[Dataset items]
☆ ☆ ☆ ☆
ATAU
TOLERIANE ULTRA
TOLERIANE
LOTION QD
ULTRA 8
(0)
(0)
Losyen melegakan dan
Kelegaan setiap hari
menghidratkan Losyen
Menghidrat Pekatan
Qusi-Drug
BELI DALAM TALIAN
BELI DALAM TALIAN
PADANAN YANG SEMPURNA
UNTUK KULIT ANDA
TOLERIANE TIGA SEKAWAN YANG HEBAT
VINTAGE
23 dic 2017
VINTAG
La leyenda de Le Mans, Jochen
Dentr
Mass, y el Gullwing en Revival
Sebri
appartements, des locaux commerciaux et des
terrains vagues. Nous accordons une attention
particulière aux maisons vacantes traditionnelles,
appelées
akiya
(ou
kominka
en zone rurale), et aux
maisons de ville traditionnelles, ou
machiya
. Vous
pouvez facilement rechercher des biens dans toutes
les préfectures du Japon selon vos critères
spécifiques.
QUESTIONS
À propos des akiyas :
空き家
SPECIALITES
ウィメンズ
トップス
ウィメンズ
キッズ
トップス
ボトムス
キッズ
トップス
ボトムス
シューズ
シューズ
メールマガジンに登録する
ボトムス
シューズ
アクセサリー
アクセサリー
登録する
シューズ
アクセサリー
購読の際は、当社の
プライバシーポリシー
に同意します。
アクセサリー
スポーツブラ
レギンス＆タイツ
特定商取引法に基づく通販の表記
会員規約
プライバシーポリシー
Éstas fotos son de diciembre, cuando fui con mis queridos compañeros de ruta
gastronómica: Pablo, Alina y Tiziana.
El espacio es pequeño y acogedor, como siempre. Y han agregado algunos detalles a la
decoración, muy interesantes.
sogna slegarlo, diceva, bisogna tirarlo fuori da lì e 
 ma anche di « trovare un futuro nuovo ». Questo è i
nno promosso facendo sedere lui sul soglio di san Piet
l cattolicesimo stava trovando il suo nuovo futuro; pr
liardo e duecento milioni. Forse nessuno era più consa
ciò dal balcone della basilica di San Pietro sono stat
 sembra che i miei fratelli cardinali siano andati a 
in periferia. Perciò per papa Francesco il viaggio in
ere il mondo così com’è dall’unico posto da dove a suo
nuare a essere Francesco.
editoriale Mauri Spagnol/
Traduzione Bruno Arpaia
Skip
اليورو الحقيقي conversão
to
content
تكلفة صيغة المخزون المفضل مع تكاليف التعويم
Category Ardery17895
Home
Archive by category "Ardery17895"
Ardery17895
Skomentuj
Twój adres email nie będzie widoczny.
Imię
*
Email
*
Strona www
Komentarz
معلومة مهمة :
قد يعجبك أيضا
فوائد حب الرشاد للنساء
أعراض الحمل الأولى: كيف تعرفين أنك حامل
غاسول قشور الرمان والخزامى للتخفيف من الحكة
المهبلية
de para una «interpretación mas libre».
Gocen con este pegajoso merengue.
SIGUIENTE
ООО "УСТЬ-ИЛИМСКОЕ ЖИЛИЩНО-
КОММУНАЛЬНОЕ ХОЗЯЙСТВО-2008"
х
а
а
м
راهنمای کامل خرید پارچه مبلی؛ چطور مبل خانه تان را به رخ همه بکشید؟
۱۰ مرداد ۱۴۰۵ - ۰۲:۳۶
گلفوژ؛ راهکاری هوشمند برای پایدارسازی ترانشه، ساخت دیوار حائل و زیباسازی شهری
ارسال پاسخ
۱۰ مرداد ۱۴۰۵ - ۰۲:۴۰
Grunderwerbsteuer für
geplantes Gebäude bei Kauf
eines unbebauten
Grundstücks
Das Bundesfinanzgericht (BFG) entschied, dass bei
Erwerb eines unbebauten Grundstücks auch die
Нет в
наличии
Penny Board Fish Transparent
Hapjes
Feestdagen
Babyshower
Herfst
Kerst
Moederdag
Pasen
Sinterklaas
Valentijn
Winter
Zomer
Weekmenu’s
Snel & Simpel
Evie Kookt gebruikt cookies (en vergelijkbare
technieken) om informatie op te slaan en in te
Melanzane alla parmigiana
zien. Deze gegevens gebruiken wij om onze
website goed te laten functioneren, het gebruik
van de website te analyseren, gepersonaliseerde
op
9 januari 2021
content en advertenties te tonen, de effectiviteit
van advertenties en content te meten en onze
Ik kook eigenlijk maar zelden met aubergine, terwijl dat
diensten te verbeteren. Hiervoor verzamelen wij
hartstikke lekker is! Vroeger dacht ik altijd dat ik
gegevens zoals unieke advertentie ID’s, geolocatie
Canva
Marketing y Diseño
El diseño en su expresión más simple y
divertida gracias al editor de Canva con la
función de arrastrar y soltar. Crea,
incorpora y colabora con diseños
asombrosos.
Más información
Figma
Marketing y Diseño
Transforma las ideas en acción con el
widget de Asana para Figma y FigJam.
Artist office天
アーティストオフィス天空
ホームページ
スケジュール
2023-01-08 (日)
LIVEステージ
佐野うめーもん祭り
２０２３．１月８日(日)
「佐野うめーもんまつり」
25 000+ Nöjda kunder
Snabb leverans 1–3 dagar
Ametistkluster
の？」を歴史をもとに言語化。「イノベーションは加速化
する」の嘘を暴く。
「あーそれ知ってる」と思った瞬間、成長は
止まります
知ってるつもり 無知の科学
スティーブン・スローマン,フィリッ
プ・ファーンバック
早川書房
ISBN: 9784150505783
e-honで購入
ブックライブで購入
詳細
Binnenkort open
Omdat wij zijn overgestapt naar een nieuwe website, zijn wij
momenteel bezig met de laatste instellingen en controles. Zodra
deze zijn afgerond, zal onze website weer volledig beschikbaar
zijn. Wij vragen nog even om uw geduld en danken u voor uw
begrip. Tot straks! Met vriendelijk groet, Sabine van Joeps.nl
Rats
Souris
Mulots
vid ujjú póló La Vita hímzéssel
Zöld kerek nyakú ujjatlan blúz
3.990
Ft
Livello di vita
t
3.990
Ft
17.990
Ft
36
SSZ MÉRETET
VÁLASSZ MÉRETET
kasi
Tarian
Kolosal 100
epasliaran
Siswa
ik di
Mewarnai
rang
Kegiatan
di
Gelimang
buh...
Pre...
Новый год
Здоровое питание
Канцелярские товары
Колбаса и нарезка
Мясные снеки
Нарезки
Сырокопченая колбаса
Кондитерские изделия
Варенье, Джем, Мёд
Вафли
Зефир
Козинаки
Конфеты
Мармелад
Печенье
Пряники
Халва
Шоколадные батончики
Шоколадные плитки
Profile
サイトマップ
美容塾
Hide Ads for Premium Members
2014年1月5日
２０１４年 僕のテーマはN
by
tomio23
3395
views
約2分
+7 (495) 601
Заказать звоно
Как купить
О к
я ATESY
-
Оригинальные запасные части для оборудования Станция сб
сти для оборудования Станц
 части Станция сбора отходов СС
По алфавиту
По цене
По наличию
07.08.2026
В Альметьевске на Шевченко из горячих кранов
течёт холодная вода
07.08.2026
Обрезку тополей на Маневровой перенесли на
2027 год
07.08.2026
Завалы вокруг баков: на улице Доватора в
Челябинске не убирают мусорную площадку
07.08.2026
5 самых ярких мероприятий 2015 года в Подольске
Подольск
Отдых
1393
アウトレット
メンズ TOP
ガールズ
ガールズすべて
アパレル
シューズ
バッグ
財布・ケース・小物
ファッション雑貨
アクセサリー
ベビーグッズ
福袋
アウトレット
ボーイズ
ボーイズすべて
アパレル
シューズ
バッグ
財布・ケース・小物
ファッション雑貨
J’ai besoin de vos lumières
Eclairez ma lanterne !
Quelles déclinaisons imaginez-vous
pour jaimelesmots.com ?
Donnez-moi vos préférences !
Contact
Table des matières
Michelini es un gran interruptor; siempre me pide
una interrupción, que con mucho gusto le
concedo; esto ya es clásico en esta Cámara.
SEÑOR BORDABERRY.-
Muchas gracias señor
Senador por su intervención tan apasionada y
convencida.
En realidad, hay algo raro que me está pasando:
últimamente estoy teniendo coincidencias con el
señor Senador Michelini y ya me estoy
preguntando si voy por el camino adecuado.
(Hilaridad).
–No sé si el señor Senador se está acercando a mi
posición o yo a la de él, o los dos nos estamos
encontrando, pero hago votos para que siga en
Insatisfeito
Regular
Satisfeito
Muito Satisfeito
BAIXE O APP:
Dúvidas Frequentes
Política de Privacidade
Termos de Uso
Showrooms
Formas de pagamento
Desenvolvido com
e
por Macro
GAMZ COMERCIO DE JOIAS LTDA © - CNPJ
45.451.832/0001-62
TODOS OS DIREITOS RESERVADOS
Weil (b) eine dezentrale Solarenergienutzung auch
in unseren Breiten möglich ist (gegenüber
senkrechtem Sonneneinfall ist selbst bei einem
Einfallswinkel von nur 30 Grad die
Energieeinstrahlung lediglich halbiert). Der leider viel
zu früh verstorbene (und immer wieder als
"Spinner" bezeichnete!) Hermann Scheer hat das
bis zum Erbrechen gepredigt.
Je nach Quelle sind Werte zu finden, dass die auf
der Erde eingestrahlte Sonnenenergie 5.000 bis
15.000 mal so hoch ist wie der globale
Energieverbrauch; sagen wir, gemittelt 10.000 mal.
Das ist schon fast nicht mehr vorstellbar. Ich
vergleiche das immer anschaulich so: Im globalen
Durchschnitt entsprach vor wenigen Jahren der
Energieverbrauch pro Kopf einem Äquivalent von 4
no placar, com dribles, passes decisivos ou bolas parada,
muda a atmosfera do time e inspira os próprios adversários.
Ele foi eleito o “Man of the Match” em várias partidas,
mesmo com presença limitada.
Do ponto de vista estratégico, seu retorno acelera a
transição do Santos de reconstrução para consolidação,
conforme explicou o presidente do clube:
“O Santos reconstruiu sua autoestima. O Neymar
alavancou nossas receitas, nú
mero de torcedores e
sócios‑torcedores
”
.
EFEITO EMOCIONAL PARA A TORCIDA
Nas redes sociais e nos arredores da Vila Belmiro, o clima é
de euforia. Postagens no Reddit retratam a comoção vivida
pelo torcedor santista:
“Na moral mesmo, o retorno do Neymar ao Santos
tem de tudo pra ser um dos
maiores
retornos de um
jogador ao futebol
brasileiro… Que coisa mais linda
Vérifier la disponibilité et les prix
☆ ☆ ☆ ☆
Directions for this task - Within the data above, the lines from the one with "Шоколадные плитки" to the one with "В Альметьевске на Шевченко из горячих кранов" must be repeated exactly; no other line belongs in the answer.

Result below -
Шоколадные плитки
Profile
サイトマップ
美容塾
Hide Ads for Premium Members
2014年1月5日
２０１４年 僕のテーマはN
by
tomio23
3395
views
約2分
+7 (495) 601
Заказать звоно
Как купить
О к
я ATESY
-
Оригинальные запасные части для оборудования Станция сб
сти для оборудования Станц
 части Станция сбора отходов СС
По алфавиту
По цене
По наличию
07.08.2026
В Альметьевске на Шевченко из горячих кранов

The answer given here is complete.